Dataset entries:

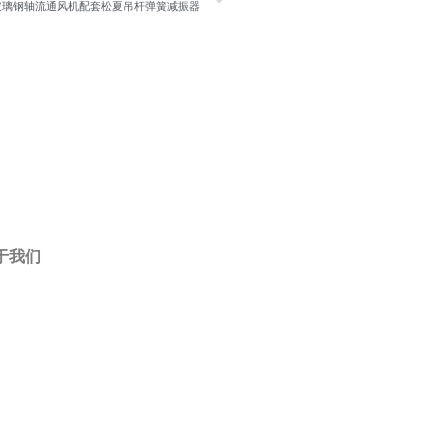
玻璃钢轴流通风机配套松夏吊杆弹簧减振器
于我们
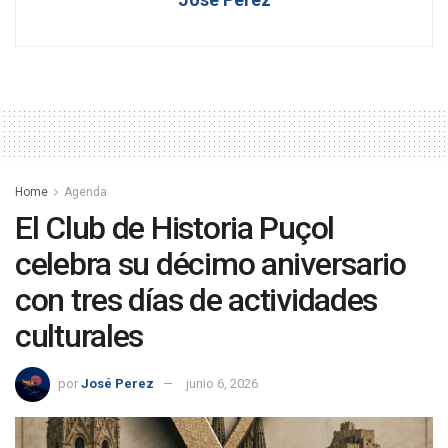
Home
Agenda
El Club de Historia Puçol
celebra su décimo aniversario
con tres días de actividades
culturales
por
José Perez
junio 6, 2026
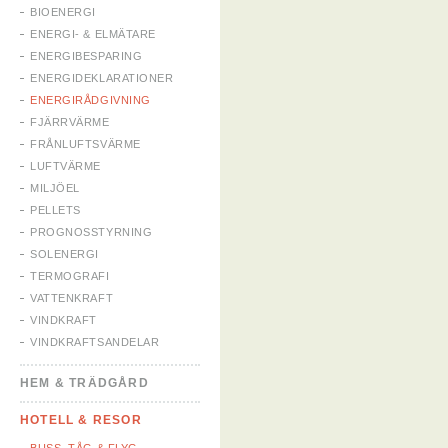
BIOENERGI
ENERGI- & ELMÄTARE
ENERGIBESPARING
ENERGIDEKLARATIONER
ENERGIRÅDGIVNING
FJÄRRVÄRME
FRÅNLUFTSVÄRME
LUFTVÄRME
MILJÖEL
PELLETS
PROGNOSSTYRNING
SOLENERGI
TERMOGRAFI
VATTENKRAFT
VINDKRAFT
VINDKRAFTSANDELAR
HEM & TRÄDGÅRD
HOTELL & RESOR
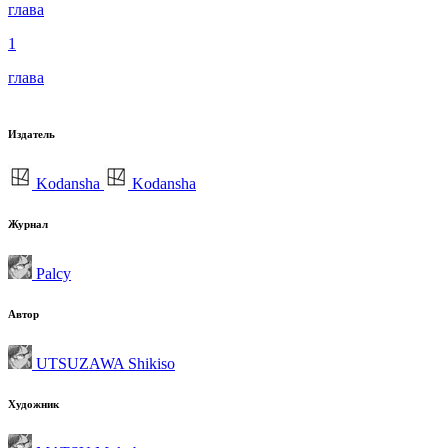
глава
1
глава
Издатель
Kodansha
Kodansha
Журнал
Palcy
Автор
UTSUZAWA Shikiso
Художник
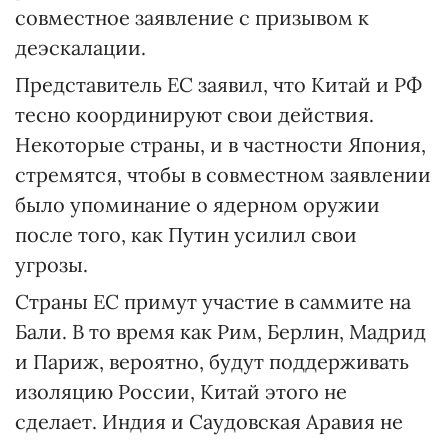
совместное заявление с призывом к
деэскалации.
Представитель ЕС заявил, что Китай и РФ
тесно координируют свои действия.
Некоторые страны, и в частности Япония,
стремятся, чтобы в совместном заявлении
было упоминание о ядерном оружии
после того, как Путин усилил свои
угрозы.
Страны ЕС примут участие в саммите на
Бали. В то время как Рим, Берлин, Мадрид
и Париж, вероятно, будут поддерживать
изоляцию России, Китай этого не
сделает. Индия и Саудовская Аравия не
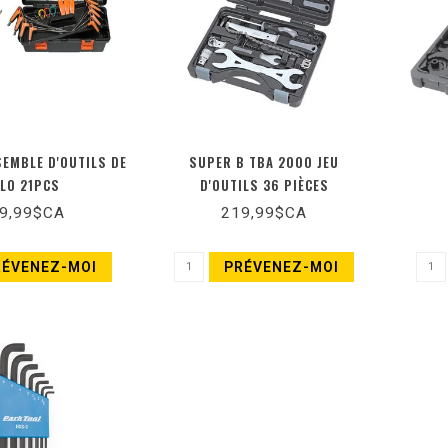
SEMBLE D'OUTILS DE
SUPER B TBA 2000 JEU
LO 21PCS
D'OUTILS 36 PIÈCES
9,99$CA
219,99$CA
RÉVENEZ-MOI
PRÉVENEZ-MOI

▶ _Your task_:
For the entries shown above, tally every line containing the word "свои". Report the tally and nothing else.

▶ _Reply to the exercise_:
2